Auch die/das (?) “Tan­ga­ta manu” von Mar­co Strop­pa ist beein­druck­end: Diese Musik passt fast naht­los zwis­chen Liszts Vogel­predikt des Franz von Assisi aus den “Année de Pélèri­nage, Band II und den Wasser­spie­len der Vil­la Este (aus Band III). Das ist auch eine Form, mod­erne und zeit­genös­sis­che Musik dem Hör­er nahezubrin­gen — ganz ohne großes didak­tis­ches Klim­bim, son­dern eben ein­fach als Musik, die man als Weit­er­en­twick­lung klassischer/romantischer Mod­elle hören kann.5 Über­haupt ist der zweite Teil/die zweite CD fast ein einziger Klan­grausch, durch­weg auf höch­stem Niveau. Auch Rav­els “Jeux d’eau” sind schlicht grandios.
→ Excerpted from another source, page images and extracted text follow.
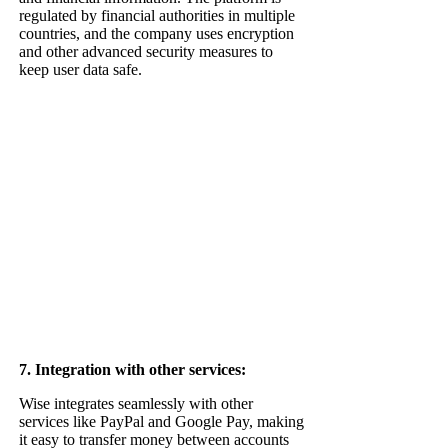
regulated by financial authorities in multiple
countries, and the company uses encryption
and other advanced security measures to
keep user data safe.
7. Integration with other services:
Wise integrates seamlessly with other
services like PayPal and Google Pay, making
it easy to transfer money between accounts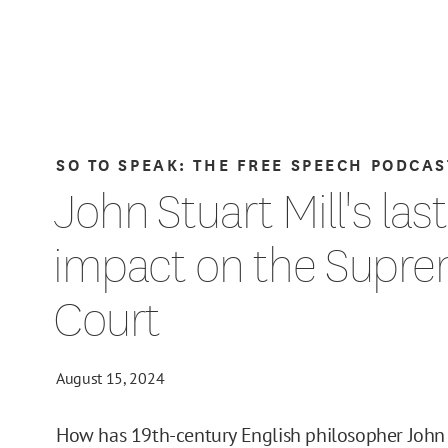
SO TO SPEAK: THE FREE SPEECH PODCAS
John Stuart Mill's las
impact on the Supr
Court
August 15, 2024
How has 19th-century English philosopher John 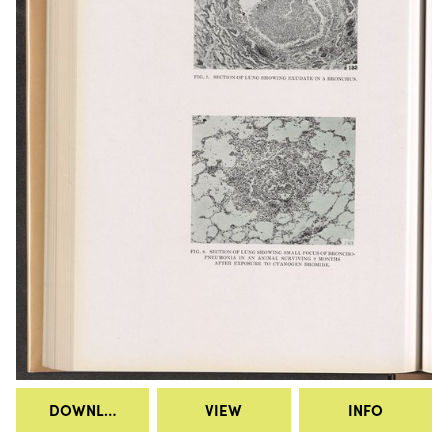
DOWNLOAD
VIEW
INFO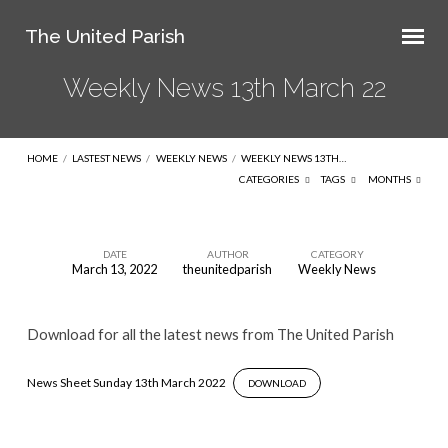
The United Parish
Weekly News 13th March 22
HOME
/
LASTEST NEWS
/
WEEKLY NEWS
/
WEEKLY NEWS 13TH…
CATEGORIES
TAGS
MONTHS
DATE
AUTHOR
CATEGORY
March 13, 2022
theunitedparish
Weekly News
Weekly
News
Download for all the latest news from The United Parish
13th
March
News Sheet Sunday 13th March 2022
DOWNLOAD
22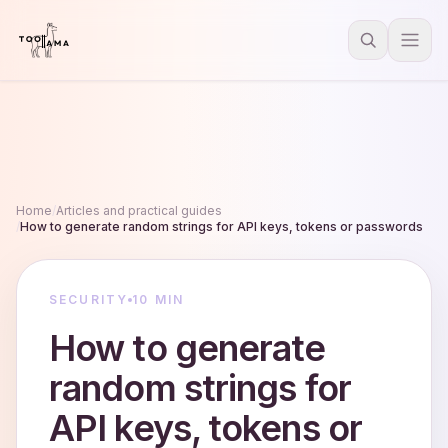
Home
/
Articles and practical guides
/
How to generate random strings for API keys, tokens or passwords
SECURITY
10 MIN
How to generate
random strings for
API keys, tokens or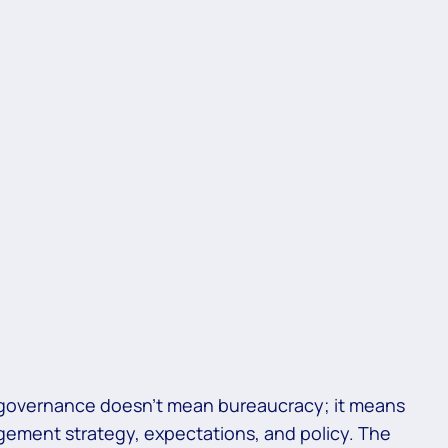
 governance doesn’t mean bureaucracy; it means
agement strategy, expectations, and policy. The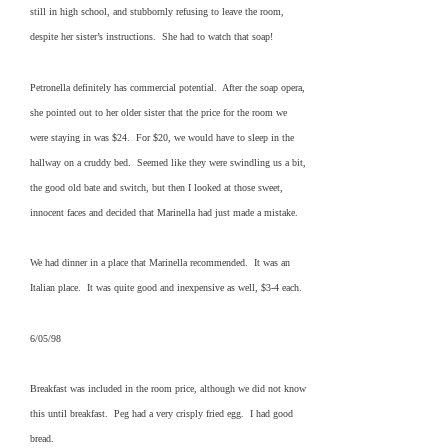
still in high school, and stubbornly refusing to leave the room,
despite her sister’s instructions. She had to watch that soap!
Petronella definitely has commercial potential. After the soap opera,
she pointed out to her older sister that the price for the room we
were staying in was $24. For $20, we would have to sleep in the
hallway on a cruddy bed. Seemed like they were swindling us a bit,
the good old bate and switch, but then I looked at those sweet,
innocent faces and decided that Marinella had just made a mistake.
We had dinner in a place that Marinella recommended. It was an
Italian place. It was quite good and inexpensive as well, $3-4 each.
6/05/98
Breakfast was included in the room price, although we did not know
this until breakfast. Peg had a very crisply fried egg. I had good
bread.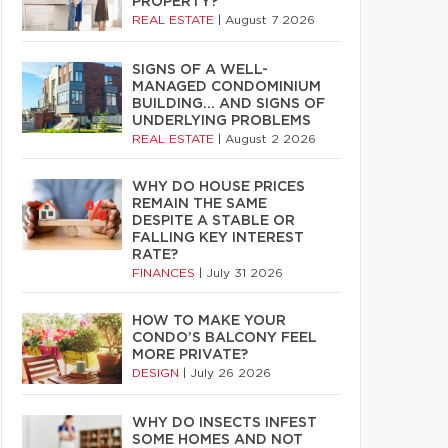
PROPERTY?
REAL ESTATE
|
August 7 2026
SIGNS OF A WELL-
MANAGED CONDOMINIUM
BUILDING… AND SIGNS OF
UNDERLYING PROBLEMS
REAL ESTATE
|
August 2 2026
WHY DO HOUSE PRICES
REMAIN THE SAME
DESPITE A STABLE OR
FALLING KEY INTEREST
RATE?
FINANCES
|
July 31 2026
HOW TO MAKE YOUR
CONDO’S BALCONY FEEL
MORE PRIVATE?
DESIGN
|
July 26 2026
WHY DO INSECTS INFEST
SOME HOMES AND NOT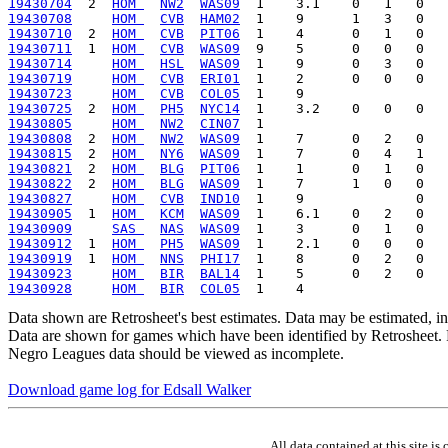
19430704
  2  
HOM 
NW2
WAS09
19430708
HOM 
CVB
HAM02
19430710
  2  
HOM 
CVB
PIT06
19430711
  1  
HOM 
CVB
WAS09
19430714
HOM 
HSL
WAS09
19430719
HOM 
CVB
ERI01
19430723
HOM 
CVB
COL05
19430725
  2  
HOM 
PH5
NYC14
19430805
HOM 
NW2
CIN07
19430808
  2  
HOM 
NW2
WAS09
19430815
  2  
HOM 
NY6
WAS09
19430821
  2  
HOM 
BLG
PIT06
19430822
  2  
HOM 
BLG
WAS09
19430827
HOM 
CVB
IND10
19430905
  1  
HOM 
KCM
WAS09
19430909
SAS 
NAS
WAS09
19430912
  1  
HOM 
PH5
WAS09
19430919
  1  
HOM 
NNS
PHI17
19430923
HOM 
BIR
BAL14
19430928
HOM 
BIR
COL05
Data shown are Retrosheet's best estimates. Data may be estimated, i
Data are shown for games which have been identified by Retrosheet. R
Negro Leagues data should be viewed as incomplete.
Download game log for Edsall Walker
All data contained at this site 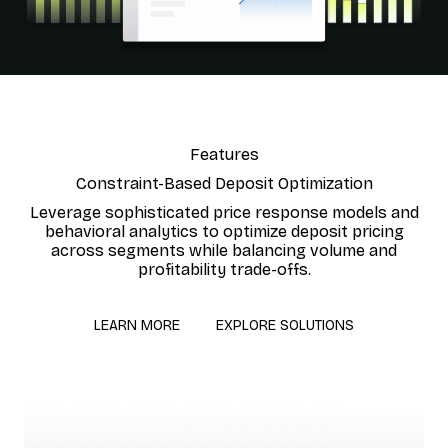
Features
Constraint-Based Deposit Optimization
Leverage sophisticated price response models and
behavioral analytics to optimize deposit pricing
across segments while balancing volume and
profitability trade-offs.
LEARN MORE
EXPLORE SOLUTIONS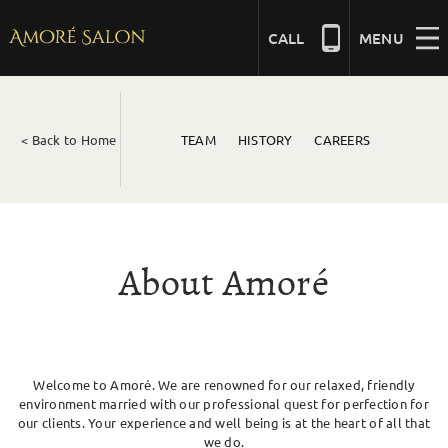
Skip
to
CALL
MENU
content
NAILS
< Back to Home
TEAM
HISTORY
CAREERS
BEAUTY
HAIR
About Amoré
BRIDAL
Welcome to Amoré. We are renowned for our relaxed, friendly
MASSAGE
environment married with our professional quest for perfection for
our clients. Your experience and well being is at the heart of all that
we do.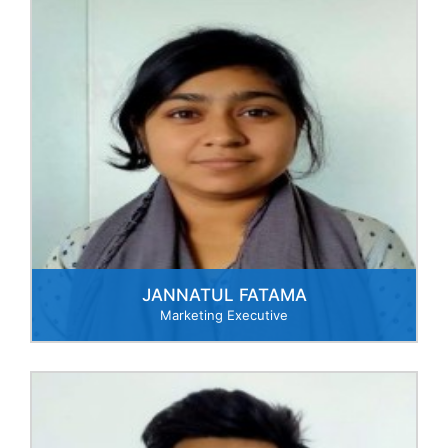
JANNATUL FATAMA
Marketing Executive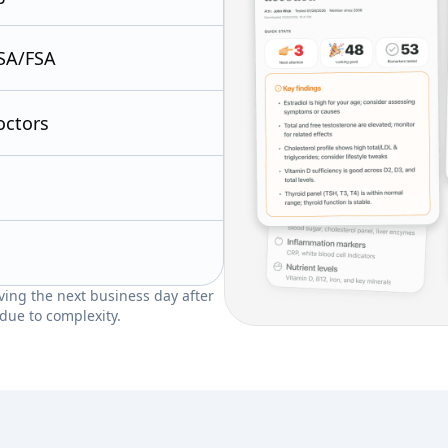
SA/FSA
octors
riving the next business day after
due to complexity.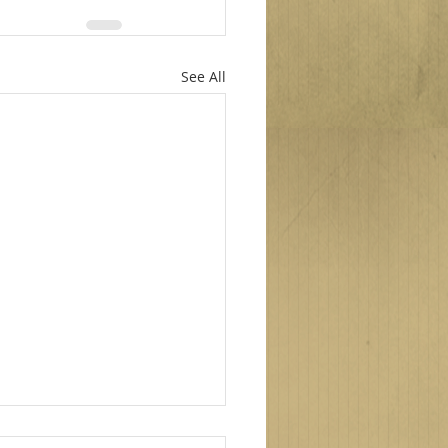
See All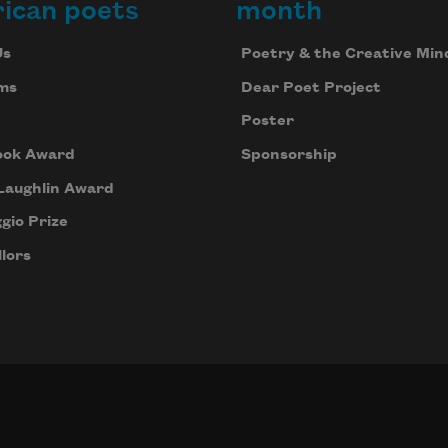
ican poets
month
Us
Poetry & the Creative Min
ms
Dear Poet Project
Poster
ook Award
Sponsorship
Laughlin Award
gio Prize
lors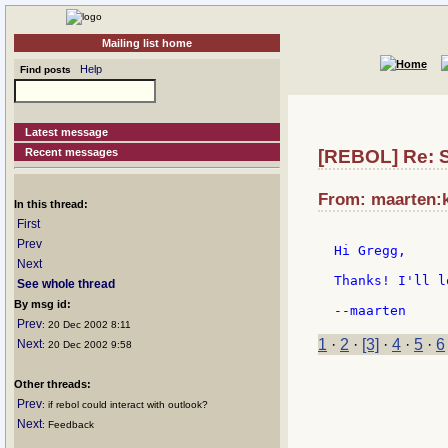
Mailing list home
Help
Find posts
Latest message
Recent messages
[REBOL] Re: St
From: maarten:k
In this thread:
First
Prev
Hi Gregg,

Next
Thanks! I'll l
See whole thread
By msg id:
Prev
: 20 Dec 2002 8:11
1
·
2
·
[3]
·
4
·
5
·
6
Next
: 20 Dec 2002 9:58
Other threads:
Prev
: if rebol could interact with outlook?
Next
: Feedback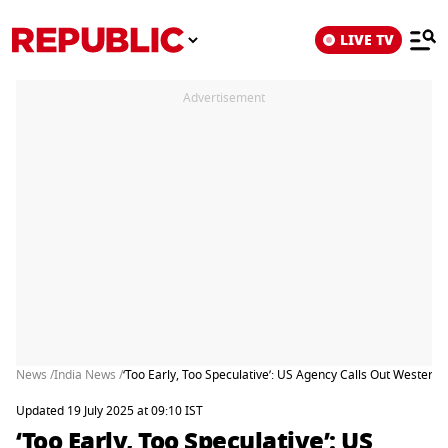
LIVE TV
Advertisement
News /
India News /
‘Too Early, Too Speculative’: US Agency Calls Out Western 
Updated 19 July 2025 at 09:10 IST
‘Too Early, Too Speculative’: US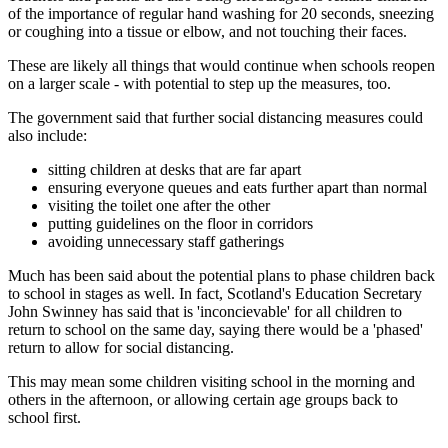
of the importance of regular hand washing for 20 seconds, sneezing
or coughing into a tissue or elbow, and not touching their faces.
These are likely all things that would continue when schools reopen
on a larger scale - with potential to step up the measures, too.
The government said that further social distancing measures could
also include:
sitting children at desks that are far apart
ensuring everyone queues and eats further apart than normal
visiting the toilet one after the other
putting guidelines on the floor in corridors
avoiding unnecessary staff gatherings
Much has been said about the potential plans to phase children back
to school in stages as well. In fact, Scotland's Education Secretary
John Swinney has said that is 'inconcievable' for all children to
return to school on the same day, saying there would be a 'phased'
return to allow for social distancing.
This may mean some children visiting school in the morning and
others in the afternoon, or allowing certain age groups back to
school first.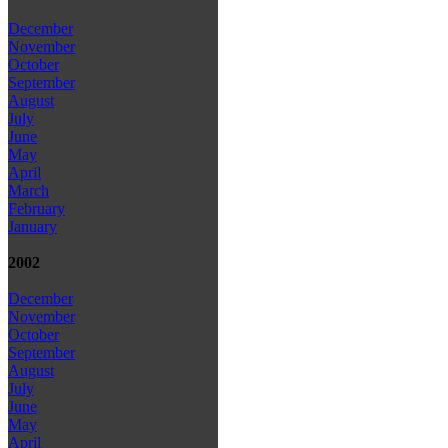
December
November
October
September
August
July
June
May
April
March
February
January
2002
December
November
October
September
August
July
June
May
April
Was mich (wieder ein­mal) aber ziem­lich abschreckt, ist die Gstal­tung der CD. Abge­se­hen davon, dass sie über­säht ist mit Aufmerk­samkeit­shasch­ern, mit mehrern Aufk­le­bern bek­lebt, ver­steckt sie ger­ade die wichti­gen Infor­ma­tio­nen — näm­lich die Spielfolge — ziem­lich gut. Dafür sind noch ein paar nichtssagende Sätze und über­schwänglich­es Lob draufge­druckt wor­den … Immer­hin, der Kom­pon­is­ten­name ist ein biss­chen größer als der Aimards — auch keine Selb­stver­ständlichkeit, bei vie­len CDs scheint der Inter­pret heute (zumin­d­est typografisch) wichtiger zu sein als der Kom­pon­ist. Dafür aber in ein­er reich­lich selt­samen, eigentlich unapssenden Schrift …

Schade auch, dass die Deutsche Gram­mophon, die doch so stolz auf ihre Tra­di­tion ist, dem kein vernün­ftiges Bei­heft mehr spendiert: Ein klitzek­leines Inter­view mit dem Pianis­ten ist da drin — son­st nichts. Kein­er­lei mehr oder weniger ana­lytis­chen Anmerkun­gen, keine (musik-)historischen Einord­nun­gen, nichts. So kann man das Niveau auch immer wieder unter­bi­eten …

Davon mal abge­se­hen (und das merkt man beim Hören ja glück­licher­weise nicht): Eine CD zum glück­lich Wer­den. Ein­deutig.

The Liszt Project. Pierre-Lau­rent Aimard spielt Bartók, Berg, Mes­si­aen, Rav­el, Scri­abin, Strop­pa, Wag­n­er und Liszt. Deutsche Gram­mophon 2011.

Show 5 foot­notes

  1. Warum das als “Pro­jekt” verkauft wird, ist mir vol­lkom­men unklar — abge­se­hen davon, dass “Pro­jekt” irgend­wie mod­ern und hip klingt (klin­gen soll). Schließlich ist das nichts anderes als die Stu­diover­sion eines erprobten Konz­ert­pro­gramms.
  2. Das ist — obwohl das Klavier ja sozusagen ein Stan­dard­instru­ment ist — alles andere als die Regel!
  3. Seine Auf­nahme der Bach­schen “Kun­st der Fuge” weist — in ganz anderem Zusam­men­hang — eben­falls genau diese Qualität(en) auf.
  4. Sehr sin­nvoll übri­gens auch, die h‑moll-Sonate an den Schluss des ersten Teils zu stellen — das Ende, die let­zten Töne, mit denen auch die erste CD auskling, wirken so ein­fach grandios …
  5. Wobei der Umstand, dass Liszt (nicht nur) hier als fast pro­to-mod­ern­er Kom­pon­ist gezeigt wird, sozusagen die andere Seite dieser Medaille ist.